(TASK GOAL) Your output should be the complete listing, word for word, with no pictures in it.

(PROVIDED DATA)
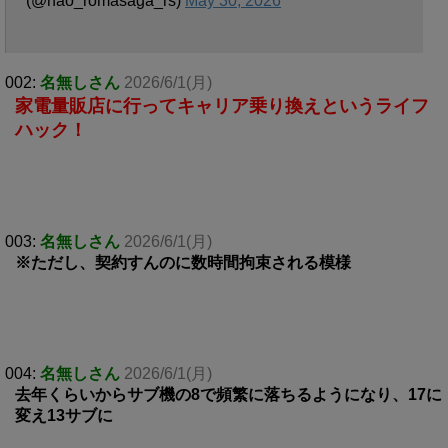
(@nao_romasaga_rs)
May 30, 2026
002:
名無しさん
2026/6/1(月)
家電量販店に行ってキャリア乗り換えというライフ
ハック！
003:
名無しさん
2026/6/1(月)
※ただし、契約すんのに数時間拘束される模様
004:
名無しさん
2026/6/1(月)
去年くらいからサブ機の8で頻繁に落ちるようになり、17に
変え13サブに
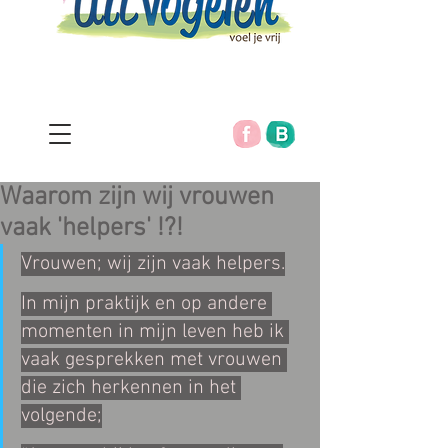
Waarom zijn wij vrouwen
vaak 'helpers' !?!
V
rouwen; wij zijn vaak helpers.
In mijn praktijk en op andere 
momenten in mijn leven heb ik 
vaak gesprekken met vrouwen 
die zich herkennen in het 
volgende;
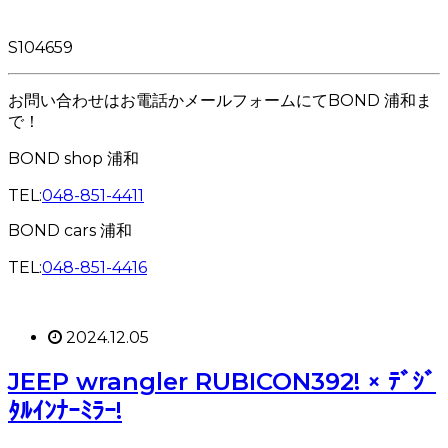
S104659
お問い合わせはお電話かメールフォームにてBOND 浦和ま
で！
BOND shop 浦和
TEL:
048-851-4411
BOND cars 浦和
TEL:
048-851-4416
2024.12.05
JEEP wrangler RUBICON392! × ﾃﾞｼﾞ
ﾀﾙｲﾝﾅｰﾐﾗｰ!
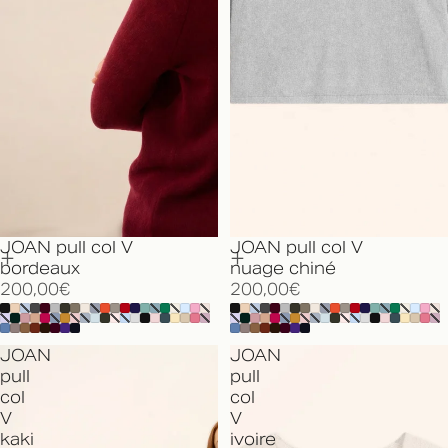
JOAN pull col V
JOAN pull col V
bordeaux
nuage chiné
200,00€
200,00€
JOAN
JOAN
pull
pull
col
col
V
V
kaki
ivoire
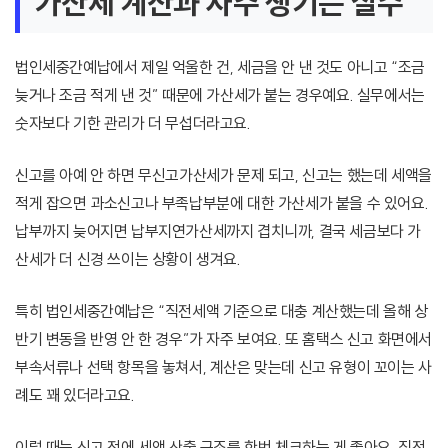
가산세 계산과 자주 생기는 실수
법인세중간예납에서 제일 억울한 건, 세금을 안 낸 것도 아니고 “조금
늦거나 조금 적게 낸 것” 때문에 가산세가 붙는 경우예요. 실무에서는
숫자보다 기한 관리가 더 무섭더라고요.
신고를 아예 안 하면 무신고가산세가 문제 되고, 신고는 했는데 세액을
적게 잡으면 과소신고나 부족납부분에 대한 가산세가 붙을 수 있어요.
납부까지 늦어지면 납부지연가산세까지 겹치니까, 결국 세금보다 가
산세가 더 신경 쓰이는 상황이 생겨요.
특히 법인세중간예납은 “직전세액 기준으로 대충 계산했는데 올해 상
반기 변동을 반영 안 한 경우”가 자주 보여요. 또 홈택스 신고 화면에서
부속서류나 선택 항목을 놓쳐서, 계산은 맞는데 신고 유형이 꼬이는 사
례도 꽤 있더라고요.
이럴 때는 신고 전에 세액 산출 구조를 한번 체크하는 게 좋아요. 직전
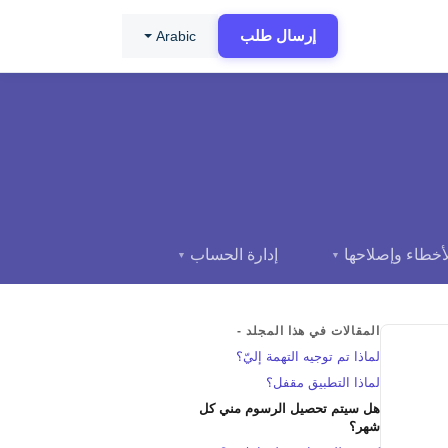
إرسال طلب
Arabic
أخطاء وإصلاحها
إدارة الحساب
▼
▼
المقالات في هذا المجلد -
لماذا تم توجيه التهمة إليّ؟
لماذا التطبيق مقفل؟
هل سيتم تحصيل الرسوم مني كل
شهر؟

(SOLUTION BELOW)
(@nao_romasaga_rs)
May 30, 2026
002:
名無しさん
2026/6/1(月)
家電量販店に行ってキャリア乗り換えというライフ
ハック！
003:
名無しさん
2026/6/1(月)
※ただし、契約すんのに数時間拘束される模様
004:
名無しさん
2026/6/1(月)
去年くらいからサブ機の8で頻繁に落ちるようになり、17に
変え13サブに
Waarom zijn wij vrouwen
vaak 'helpers' !?!
V
rouwen; wij zijn vaak helpers.
In mijn praktijk en op andere 
momenten in mijn leven heb ik 
vaak gesprekken met vrouwen 
die zich herkennen in het 
volgende;
S104659
お問い合わせはお電話かメールフォームにてBOND 浦和ま
で！
BOND shop 浦和
TEL:
048-851-4411
BOND cars 浦和
TEL:
048-851-4416
2024.12.05
JEEP wrangler RUBICON392! × ﾃﾞｼﾞ
ﾀﾙｲﾝﾅｰﾐﾗｰ!
JOAN pull col V
JOAN pull col V
bordeaux
nuage chiné
200,00€
200,00€
JOAN
JOAN
pull
pull
col
col
V
V
kaki
ivoire
가산세 계산과 자주 생기는 실수
법인세중간예납에서 제일 억울한 건, 세금을 안 낸 것도 아니고 “조금
늦거나 조금 적게 낸 것” 때문에 가산세가 붙는 경우예요. 실무에서는
숫자보다 기한 관리가 더 무섭더라고요.
신고를 아예 안 하면 무신고가산세가 문제 되고, 신고는 했는데 세액을
적게 잡으면 과소신고나 부족납부분에 대한 가산세가 붙을 수 있어요.
납부까지 늦어지면 납부지연가산세까지 겹치니까, 결국 세금보다 가
산세가 더 신경 쓰이는 상황이 생겨요.
특히 법인세중간예납은 “직전세액 기준으로 대충 계산했는데 올해 상
반기 변동을 반영 안 한 경우”가 자주 보여요. 또 홈택스 신고 화면에서
부속서류나 선택 항목을 놓쳐서, 계산은 맞는데 신고 유형이 꼬이는 사
례도 꽤 있더라고요.
이럴 때는 신고 전에 세액 산출 구조를 한번 체크하는 게 좋아요. 직전
إرسال طلب
Arabic
أخطاء وإصلاحها
إدارة الحساب
▼
▼
المقالات في هذا المجلد -
لماذا تم توجيه التهمة إليّ؟
لماذا التطبيق مقفل؟
هل سيتم تحصيل الرسوم مني كل
شهر؟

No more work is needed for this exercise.